If the order of the elements in the array is not important for you then the $push operator should be safe enough to prevent threads from overwriting each others changes.

0

I had a similar problem where I had multiple instances of the same application which would pull data from the database (the order did not matter; all documents had to be updated - efficiently), work on it and write back the results. However, without any locking in place, all instances obviously pulled the same document(s) instead of intelligently distributing their workforce.

I tried to solve it by implementing a lock on application level, which would add an locked-field in the corresponding document when it was currently being edited, so that no other instance of my application would pick the same document and waste time on it by performing the same operation as the other instance(s).

However, when running dozens or more instances of my application, the timespan between reading the document (using find()) and setting the locked-field to true (using update()) where to long and the instances still pulled the same documents from the database, making my idea of speeding up the work using multiple instances pointless.

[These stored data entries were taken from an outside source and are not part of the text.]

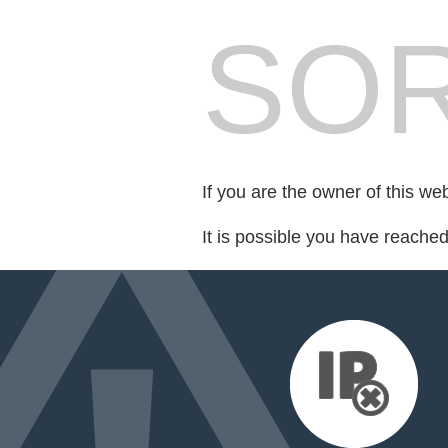
SOR
If you are the owner of this we
It is possible you have reache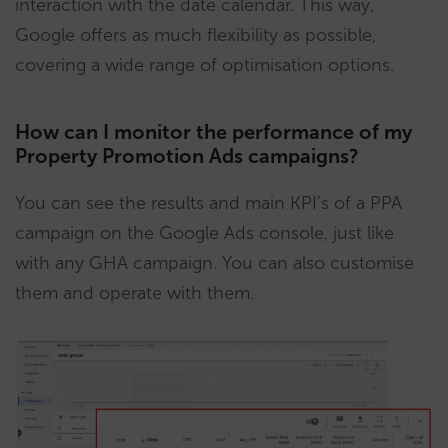
interaction with the date calendar. This way,
Google offers as much flexibility as possible,
covering a wide range of optimisation options.
How can I monitor the performance of my
Property Promotion Ads campaigns?
You can see the results and main KPI’s of a PPA
campaign on the Google Ads console, just like
with any GHA campaign. You can also customise
them and operate with them.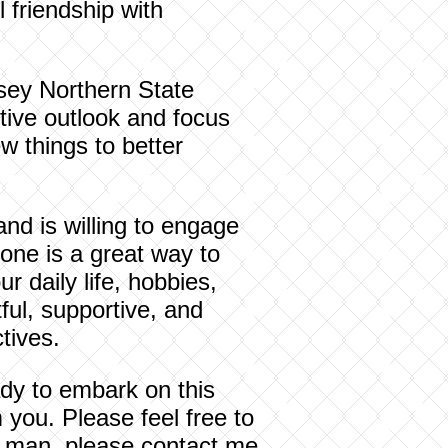
 friendship with
sey Northern State
tive outlook and focus
w things to better
and is willing to engage
eone is a great way to
r daily life, hobbies,
ul, supportive, and
tives.
ady to embark on this
m you. Please feel free to
ing man, please contact me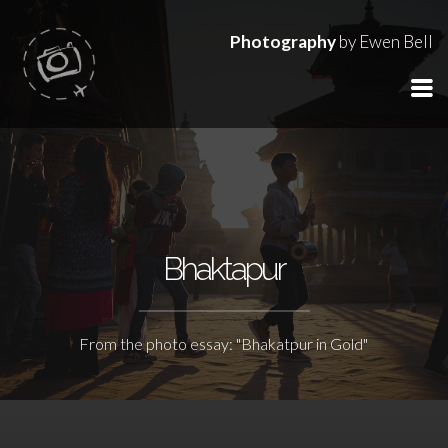
Photography
by Ewen Bell
Bhaktapur
From the photo essay: "Bhakatpur in Gold"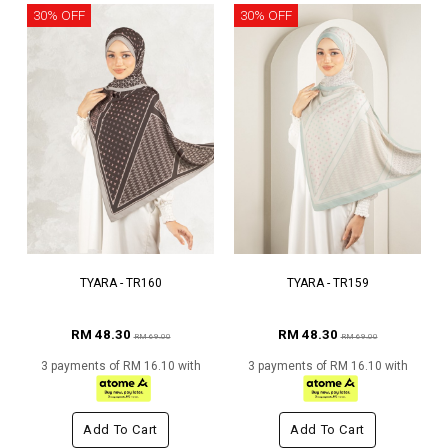
30% OFF
30% OFF
TYARA - TR160
TYARA - TR159
RM 48.30
RM 48.30
RM 69.00
RM 69.00
3 payments of RM 16.10 with
3 payments of RM 16.10 with
Add To Cart
Add To Cart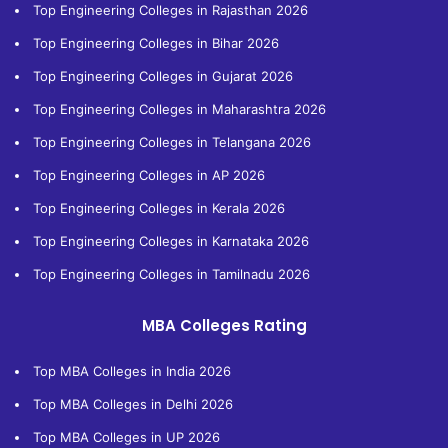
Top Engineering Colleges in Rajasthan 2026
Top Engineering Colleges in Bihar 2026
Top Engineering Colleges in Gujarat 2026
Top Engineering Colleges in Maharashtra 2026
Top Engineering Colleges in Telangana 2026
Top Engineering Colleges in AP 2026
Top Engineering Colleges in Kerala 2026
Top Engineering Colleges in Karnataka 2026
Top Engineering Colleges in Tamilnadu 2026
MBA Colleges Rating
Top MBA Colleges in India 2026
Top MBA Colleges in Delhi 2026
Top MBA Colleges in UP 2026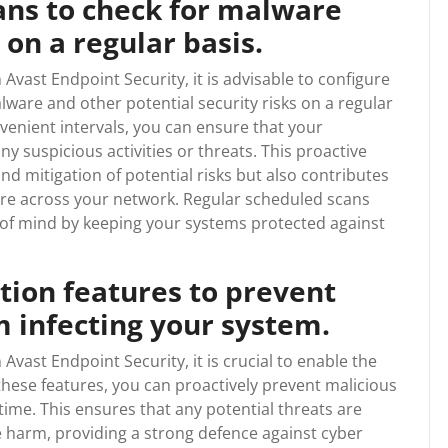
ans to check for malware
 on a regular basis.
Avast Endpoint Security, it is advisable to configure
lware and other potential security risks on a regular
venient intervals, you can ensure that your
 suspicious activities or threats. This proactive
nd mitigation of potential risks but also contributes
ure across your network. Regular scheduled scans
 of mind by keeping your systems protected against
tion features to prevent
 infecting your system.
Avast Endpoint Security, it is crucial to enable the
 these features, you can proactively prevent malicious
time. This ensures that any potential threats are
 harm, providing a strong defence against cyber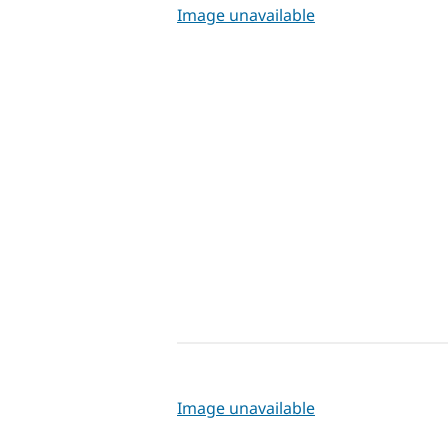
Image unavailable
Image unavailable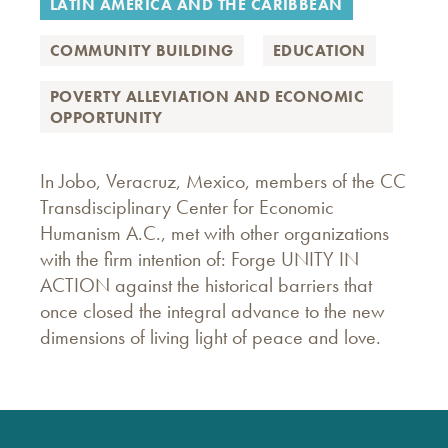
LATIN AMERICA AND THE CARIBBEAN
COMMUNITY BUILDING
EDUCATION
POVERTY ALLEVIATION AND ECONOMIC
OPPORTUNITY
In Jobo, Veracruz, Mexico, members of the CC
Transdisciplinary Center for Economic
Humanism A.C., met with other organizations
with the firm intention of: Forge UNITY IN
ACTION against the historical barriers that
once closed the integral advance to the new
dimensions of living light of peace and love.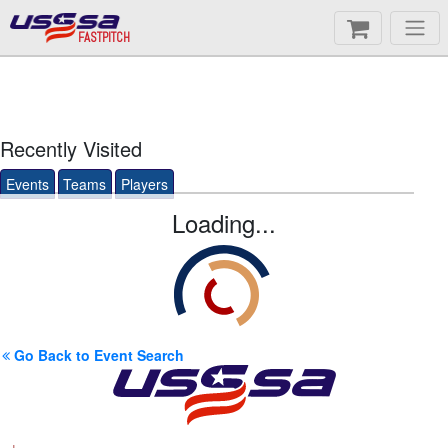
FASTPITCH
Recently Visited
Events
Teams
Players
Loading...
Go Back to Event Search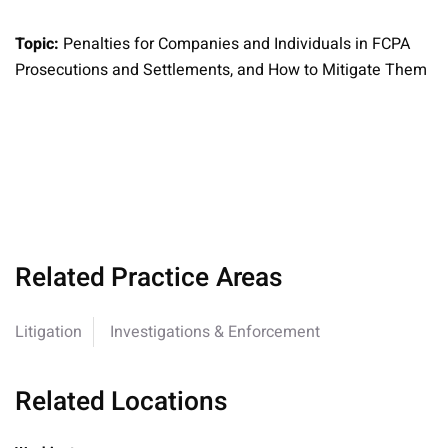
Topic:
Penalties for Companies and Individuals in FCPA
Prosecutions and Settlements, and How to Mitigate Them
Related Practice Areas
Litigation
Investigations & Enforcement
Related Locations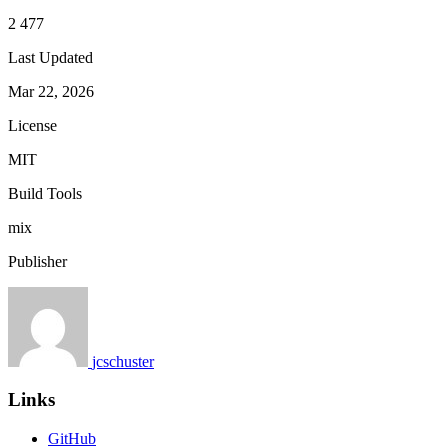
2 477
Last Updated
Mar 22, 2026
License
MIT
Build Tools
mix
Publisher
jcschuster
Links
GitHub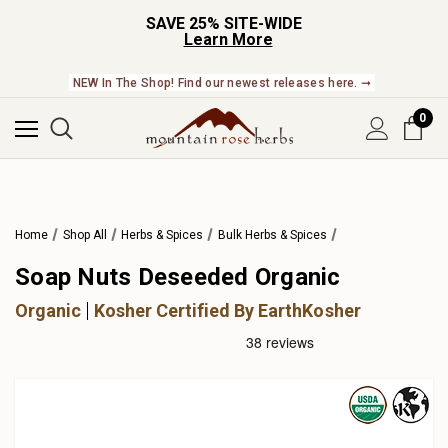
SAVE 25% SITE-WIDE
Learn More
NEW In The Shop! Find our newest releases here. ➞
0
Home
Shop All
Herbs & Spices
Bulk Herbs & Spices
Soap Nuts Deseeded Organic
Organic
Kosher Certified By EarthKosher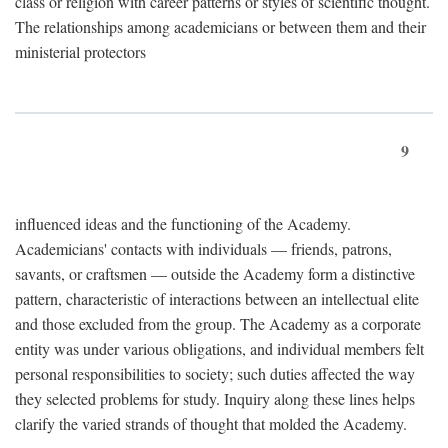
class or religion with career patterns or styles of scientific thought.
The relationships among academicians or between them and their
ministerial protectors
9
influenced ideas and the functioning of the Academy.
Academicians' contacts with individuals — friends, patrons,
savants, or craftsmen — outside the Academy form a distinctive
pattern, characteristic of interactions between an intellectual elite
and those excluded from the group. The Academy as a corporate
entity was under various obligations, and individual members felt
personal responsibilities to society; such duties affected the way
they selected problems for study. Inquiry along these lines helps
clarify the varied strands of thought that molded the Academy.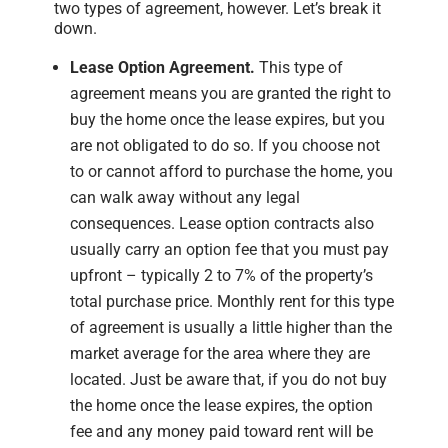
two types of agreement, however. Let’s break it
down.
Lease Option Agreement.
This type of
agreement means you are granted the right to
buy the home once the lease expires, but you
are not obligated to do so. If you choose not
to or cannot afford to purchase the home, you
can walk away without any legal
consequences. Lease option contracts also
usually carry an option fee that you must pay
upfront – typically 2 to 7% of the property’s
total purchase price. Monthly rent for this type
of agreement is usually a little higher than the
market average for the area where they are
located. Just be aware that, if you do not buy
the home once the lease expires, the option
fee and any money paid toward rent will be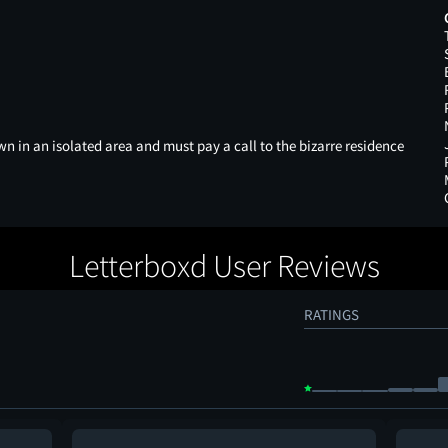
 in an isolated area and must pay a call to the bizarre residence
Letterboxd User Reviews
RATINGS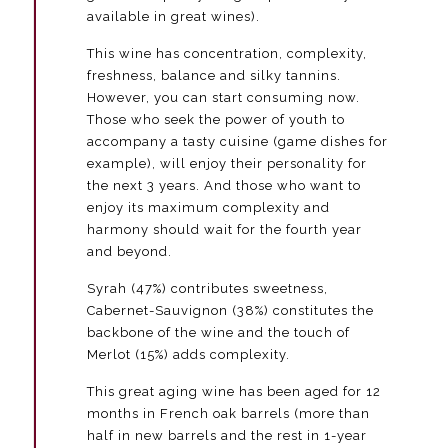
available in great wines).
de
Valdueza
This wine has concentration, complexity,
500
ml
freshness, balance and silky tannins.
quantity
However, you can start consuming now.
Those who seek the power of youth to
accompany a tasty cuisine (game dishes for
example), will enjoy their personality for
the next 3 years. And those who want to
enjoy its maximum complexity and
harmony should wait for the fourth year
and beyond.
Syrah (47%) contributes sweetness,
Cabernet-Sauvignon (38%) constitutes the
backbone of the wine and the touch of
Merlot (15%) adds complexity.
This great aging wine has been aged for 12
months in French oak barrels (more than
half in new barrels and the rest in 1-year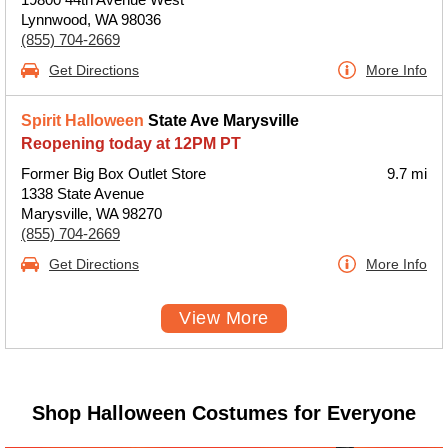
Lynnwood, WA 98036
(855) 704-2669
Get Directions
More Info
Spirit Halloween
State Ave Marysville
Reopening today at 12PM PT
Former Big Box Outlet Store
9.7 mi
1338 State Avenue
Marysville, WA 98270
(855) 704-2669
Get Directions
More Info
View More
Shop Halloween Costumes for Everyone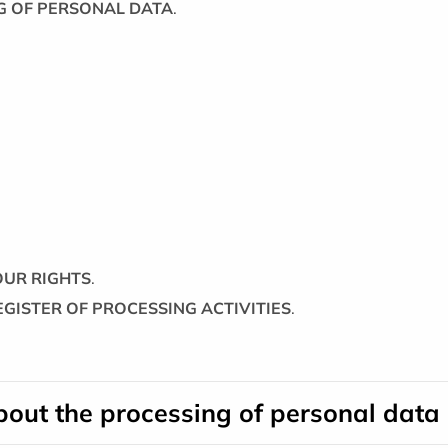
NG OF PERSONAL DATA
.
YOUR RIGHTS
.
REGISTER OF PROCESSING ACTIVITIES
.
about the processing of personal data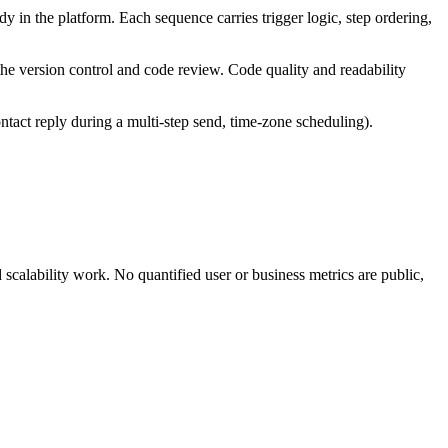
ady in the platform. Each sequence carries trigger logic, step ordering,
he version control and code review. Code quality and readability
tact reply during a multi-step send, time-zone scheduling).
calability work. No quantified user or business metrics are public,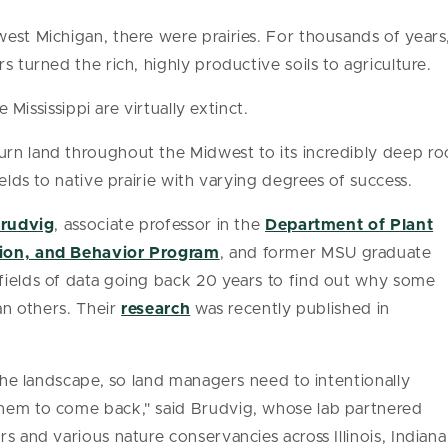
st Michigan, there were prairies. For thousands of years, t
s turned the rich, highly productive soils to agriculture.
e Mississippi are virtually extinct.
rn land throughout the Midwest to its incredibly deep r
ields to native prairie with varying degrees of success.
Brudvig
, associate professor in the
Department of Plant
tion, and Behavior Program
, and former MSU graduate
fields of data going back 20 years to find out why some
han others. Their
research
was recently published in
 the landscape, so land managers need to intentionally
hem to come back," said Brudvig, whose lab partnered
s and various nature conservancies across Illinois, Indiana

Here are 3 suggestions that might solve your problem depending on your situation:

  1. Use findAndModify() since the read and write operations are atomic using that function. Theoretically, a document requested by one instance of your application should then appear as locked for the other instances. And when the document is unlocked and visible for other instances again, it is also modified.

  2. If however, you need to do other stuff in between the read find() and write update() operations, you could you use transactions.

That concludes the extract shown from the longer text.